Look in the listing below for the line that has "them. Really, I think the only way to", then return it and each following line up to and including the one with "the last 12 months.", exactly and without pictures.

*** Opening Source data ***

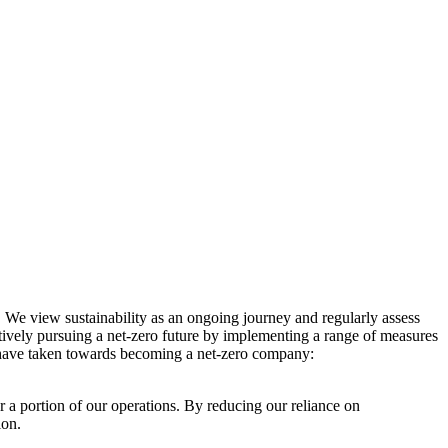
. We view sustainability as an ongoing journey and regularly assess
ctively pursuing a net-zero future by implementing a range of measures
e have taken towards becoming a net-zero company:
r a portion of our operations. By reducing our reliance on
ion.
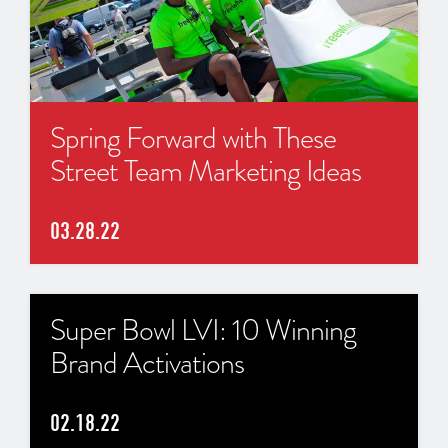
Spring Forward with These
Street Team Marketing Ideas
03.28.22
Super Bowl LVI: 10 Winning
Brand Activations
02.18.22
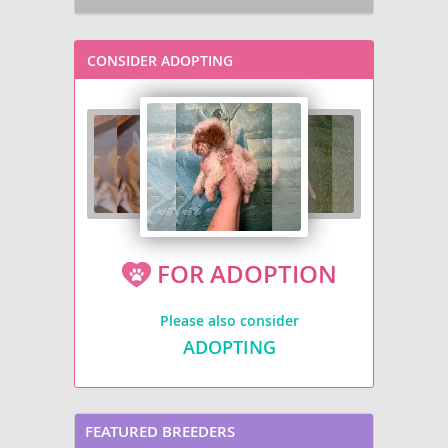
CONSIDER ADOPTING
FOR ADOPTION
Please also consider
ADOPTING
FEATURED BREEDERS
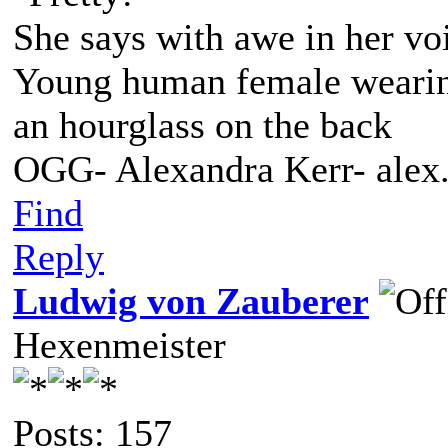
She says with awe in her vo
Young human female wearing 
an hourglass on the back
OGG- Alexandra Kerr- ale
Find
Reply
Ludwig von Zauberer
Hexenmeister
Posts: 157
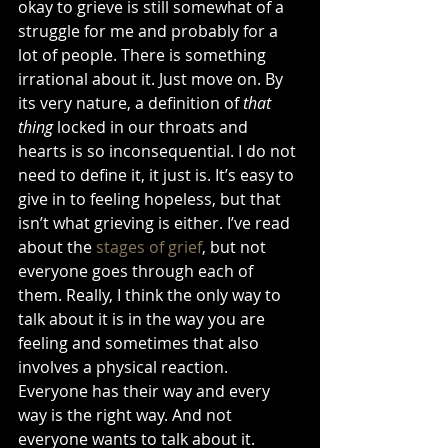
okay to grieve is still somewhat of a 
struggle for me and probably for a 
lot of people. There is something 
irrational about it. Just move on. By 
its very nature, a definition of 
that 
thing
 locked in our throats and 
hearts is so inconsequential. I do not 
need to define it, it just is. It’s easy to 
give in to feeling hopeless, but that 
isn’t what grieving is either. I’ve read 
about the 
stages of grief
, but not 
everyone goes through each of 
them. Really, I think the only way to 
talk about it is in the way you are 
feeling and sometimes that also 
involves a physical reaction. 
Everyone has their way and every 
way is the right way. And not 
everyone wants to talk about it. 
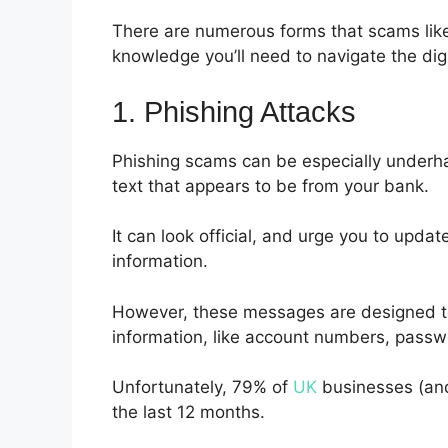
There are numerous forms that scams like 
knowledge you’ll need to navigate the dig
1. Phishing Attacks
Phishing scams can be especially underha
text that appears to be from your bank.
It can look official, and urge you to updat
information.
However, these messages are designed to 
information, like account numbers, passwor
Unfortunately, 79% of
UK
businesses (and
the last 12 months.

*** Closing Source data ***
*** Opening Source data ***

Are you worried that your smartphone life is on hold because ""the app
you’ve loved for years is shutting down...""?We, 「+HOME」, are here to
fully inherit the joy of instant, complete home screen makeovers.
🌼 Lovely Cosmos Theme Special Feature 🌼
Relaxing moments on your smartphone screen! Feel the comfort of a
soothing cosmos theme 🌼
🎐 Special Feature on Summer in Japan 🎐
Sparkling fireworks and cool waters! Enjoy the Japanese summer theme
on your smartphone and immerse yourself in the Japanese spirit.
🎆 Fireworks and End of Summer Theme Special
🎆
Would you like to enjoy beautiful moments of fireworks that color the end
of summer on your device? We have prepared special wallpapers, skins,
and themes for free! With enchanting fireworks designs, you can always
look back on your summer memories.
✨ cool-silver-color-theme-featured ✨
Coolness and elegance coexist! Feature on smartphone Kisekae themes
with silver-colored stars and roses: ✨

*** Closing Source data ***

- [Answer to the problem]:
them. Really, I think the only way to 
talk about it is in the way you are 
feeling and sometimes that also 
involves a physical reaction. 
Everyone has their way and every 
way is the right way. And not 
everyone wants to talk about it. 
There are numerous forms that scams like 
knowledge you’ll need to navigate the dig
1. Phishing Attacks
Phishing scams can be especially underha
text that appears to be from your bank.
It can look official, and urge you to updat
information.
However, these messages are designed to 
information, like account numbers, passwor
Unfortunately, 79% of
UK
businesses (and
the last 12 months.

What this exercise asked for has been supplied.